*** Opening of Records to use ***

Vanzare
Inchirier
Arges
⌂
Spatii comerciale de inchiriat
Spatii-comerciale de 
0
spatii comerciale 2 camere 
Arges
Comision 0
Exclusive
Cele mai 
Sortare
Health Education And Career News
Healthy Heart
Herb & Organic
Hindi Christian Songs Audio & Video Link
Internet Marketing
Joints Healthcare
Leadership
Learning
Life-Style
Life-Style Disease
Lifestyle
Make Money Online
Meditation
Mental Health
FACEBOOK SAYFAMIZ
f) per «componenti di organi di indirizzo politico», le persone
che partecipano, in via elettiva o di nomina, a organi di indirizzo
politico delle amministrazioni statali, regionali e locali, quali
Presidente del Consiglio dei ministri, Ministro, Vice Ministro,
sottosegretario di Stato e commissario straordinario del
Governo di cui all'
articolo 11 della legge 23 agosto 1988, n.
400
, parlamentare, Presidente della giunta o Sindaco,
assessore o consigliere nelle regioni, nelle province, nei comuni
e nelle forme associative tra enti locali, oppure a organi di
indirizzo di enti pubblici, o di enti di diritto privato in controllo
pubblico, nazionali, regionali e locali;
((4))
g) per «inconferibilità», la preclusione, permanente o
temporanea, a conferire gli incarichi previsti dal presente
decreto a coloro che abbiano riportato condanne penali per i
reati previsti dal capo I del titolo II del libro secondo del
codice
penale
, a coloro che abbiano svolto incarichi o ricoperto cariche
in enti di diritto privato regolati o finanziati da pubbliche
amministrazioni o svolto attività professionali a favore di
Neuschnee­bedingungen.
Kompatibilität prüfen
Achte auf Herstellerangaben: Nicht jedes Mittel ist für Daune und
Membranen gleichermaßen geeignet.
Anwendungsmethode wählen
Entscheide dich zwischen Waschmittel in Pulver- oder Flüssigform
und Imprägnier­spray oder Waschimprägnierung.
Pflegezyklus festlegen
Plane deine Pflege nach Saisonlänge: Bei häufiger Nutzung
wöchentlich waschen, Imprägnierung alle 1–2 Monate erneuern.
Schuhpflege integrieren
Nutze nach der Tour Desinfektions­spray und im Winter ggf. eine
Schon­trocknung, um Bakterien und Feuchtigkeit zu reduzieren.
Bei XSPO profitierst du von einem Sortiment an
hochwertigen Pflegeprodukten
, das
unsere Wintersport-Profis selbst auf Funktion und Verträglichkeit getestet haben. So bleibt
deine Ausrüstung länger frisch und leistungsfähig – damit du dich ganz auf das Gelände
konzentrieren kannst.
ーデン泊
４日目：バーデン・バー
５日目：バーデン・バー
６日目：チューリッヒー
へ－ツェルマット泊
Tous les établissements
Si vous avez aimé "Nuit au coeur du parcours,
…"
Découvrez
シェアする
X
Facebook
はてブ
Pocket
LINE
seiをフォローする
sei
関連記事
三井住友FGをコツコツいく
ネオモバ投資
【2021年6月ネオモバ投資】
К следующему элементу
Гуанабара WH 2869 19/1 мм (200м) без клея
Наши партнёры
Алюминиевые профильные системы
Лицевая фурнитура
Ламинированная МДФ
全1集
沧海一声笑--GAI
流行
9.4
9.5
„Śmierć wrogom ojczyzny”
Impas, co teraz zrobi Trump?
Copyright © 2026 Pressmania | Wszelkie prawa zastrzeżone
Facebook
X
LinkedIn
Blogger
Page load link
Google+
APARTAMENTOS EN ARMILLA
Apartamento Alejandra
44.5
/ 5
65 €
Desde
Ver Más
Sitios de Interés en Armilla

*** Close of Records to use ***

Exercise -> Every line above should be duplicated exactly as it stands.

Result of the task ->
Vanzare
Inchirier
Arges
⌂
Spatii comerciale de inchiriat
Spatii-comerciale de 
0
spatii comerciale 2 camere 
Arges
Comision 0
Exclusive
Cele mai 
Sortare
Health Education And Career News
Healthy Heart
Herb & Organic
Hindi Christian Songs Audio & Video Link
Internet Marketing
Joints Healthcare
Leadership
Learning
Life-Style
Life-Style Disease
Lifestyle
Make Money Online
Meditation
Mental Health
FACEBOOK SAYFAMIZ
f) per «componenti di organi di indirizzo politico», le persone
che partecipano, in via elettiva o di nomina, a organi di indirizzo
politico delle amministrazioni statali, regionali e locali, quali
Presidente del Consiglio dei ministri, Ministro, Vice Ministro,
sottosegretario di Stato e commissario straordinario del
Governo di cui all'
articolo 11 della legge 23 agosto 1988, n.
400
, parlamentare, Presidente della giunta o Sindaco,
assessore o consigliere nelle regioni, nelle province, nei comuni
e nelle forme associative tra enti locali, oppure a organi di
indirizzo di enti pubblici, o di enti di diritto privato in controllo
pubblico, nazionali, regionali e locali;
((4))
g) per «inconferibilità», la preclusione, permanente o
temporanea, a conferire gli incarichi previsti dal presente
decreto a coloro che abbiano riportato condanne penali per i
reati previsti dal capo I del titolo II del libro secondo del
codice
penale
, a coloro che abbiano svolto incarichi o ricoperto cariche
in enti di diritto privato regolati o finanziati da pubbliche
amministrazioni o svolto attività professionali a favore di
Neuschnee­bedingungen.
Kompatibilität prüfen
Achte auf Herstellerangaben: Nicht jedes Mittel ist für Daune und
Membranen gleichermaßen geeignet.
Anwendungsmethode wählen
Entscheide dich zwischen Waschmittel in Pulver- oder Flüssigform
und Imprägnier­spray oder Waschimprägnierung.
Pflegezyklus festlegen
Plane deine Pflege nach Saisonlänge: Bei häufiger Nutzung
wöchentlich waschen, Imprägnierung alle 1–2 Monate erneuern.
Schuhpflege integrieren
Nutze nach der Tour Desinfektions­spray und im Winter ggf. eine
Schon­trocknung, um Bakterien und Feuchtigkeit zu reduzieren.
Bei XSPO profitierst du von einem Sortiment an
hochwertigen Pflegeprodukten
, das
unsere Wintersport-Profis selbst auf Funktion und Verträglichkeit getestet haben. So bleibt
deine Ausrüstung länger frisch und leistungsfähig – damit du dich ganz auf das Gelände
konzentrieren kannst.
ーデン泊
４日目：バーデン・バー
５日目：バーデン・バー
６日目：チューリッヒー
へ－ツェルマット泊
Tous les établissements
Si vous avez aimé "Nuit au coeur du parcours,
…"
Découvrez
シェアする
X
Facebook
はてブ
Pocket
LINE
seiをフォローする
sei
関連記事
三井住友FGをコツコツいく
ネオモバ投資
【2021年6月ネオモバ投資】
К следующему элементу
Гуанабара WH 2869 19/1 мм (200м) без клея
Наши партнёры
Алюминиевые профильные системы
Лицевая фурнитура
Ламинированная МДФ
全1集
沧海一声笑--GAI
流行
9.4
9.5
„Śmierć wrogom ojczyzny”
Impas, co teraz zrobi Trump?
Copyright © 2026 Pressmania | Wszelkie prawa zastrzeżone
Facebook
X
LinkedIn
Blogger
Page load link
Google+
APARTAMENTOS EN ARMILLA
Apartamento Alejandra
44.5
/ 5
65 €
Desde
Ver Más
Sitios de Interés en Armilla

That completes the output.